As circuit densities increase and device features continue to shrink to meet the demands of the next generation of semiconductor devices, reliably producing tungsten features has become increasingly challenging. The advances in integrated circuit technology have necessitated improved methods depositing of refractory metals, particularly tungsten, to enhance the gap filling properties and reduce the stress of the same. Traditionally, the gap filling property and the stress are two characteristics of refractory metal layers that have been in conflict due to the competing desires to have a high deposition process throughput but also have a low level of stress and good gap fill characteristics.
Accordingly, there is a need for processes to form structures having a good gap fill characteristics.
Embodiments of the disclosure include flowing a molybdenum-based etchant (molybdenum halides, molybdenum oxy-halides) during tungsten CVD deposition (or any other metals that forms volatile products), the growth at field and top regions of the gap structures can be suppressed or etch away with minimum damage of the substrate.

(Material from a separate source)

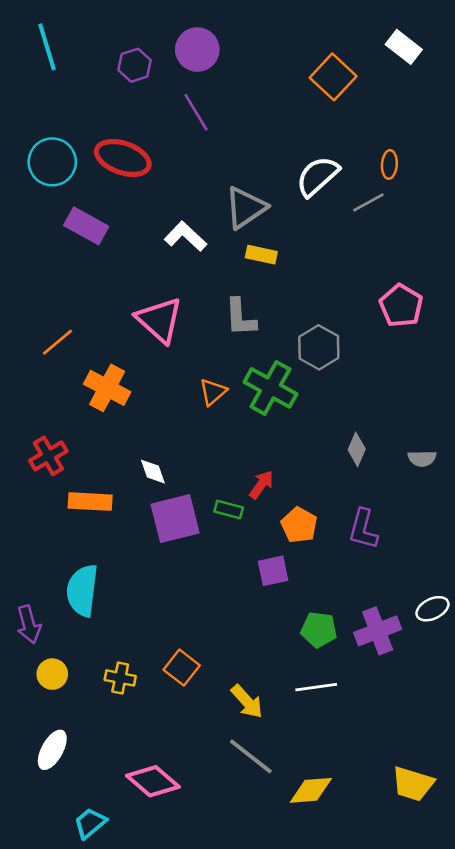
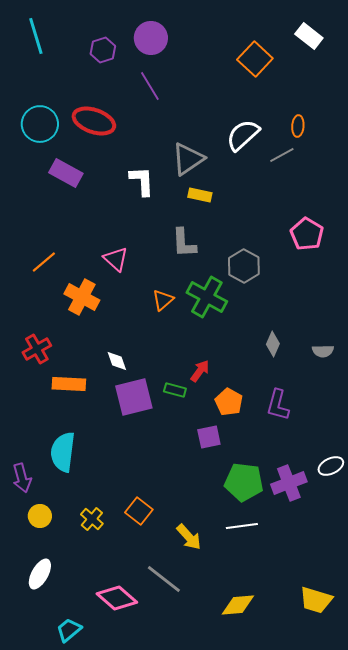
white L-shape: (186, 236) -> (142, 181), turned 44
pink triangle: (159, 320) -> (116, 259), moved, size x0.7
green pentagon: (319, 630) -> (244, 482), size x1.4
yellow cross: (120, 678) -> (92, 519), turned 30
gray line: (251, 756) -> (164, 579), moved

Embodiments of the present disclosure provide a method of forming an interconnect structure over a substrate. The method includes forming a nucleation layer over a surface of the substrate. The surface of the substrate comprises a plurality of openings, and the process of forming the nucleation layer includes (a) exposing the substrate to a tungsten-containing precursor gas to form a tungsten-containing layer over a surface of each of the plurality of openings, (b) exposing the formed tungsten-containing layer to an etchant gas, wherein exposing the tungsten-containing layer to the etchant gas etches at least a portion of the tungsten-containing layer disposed at a top region of each of the plurality of openings, and repeating (a) and (b) one or more times. The method further includes forming a bulk layer over the formed nucleation layer.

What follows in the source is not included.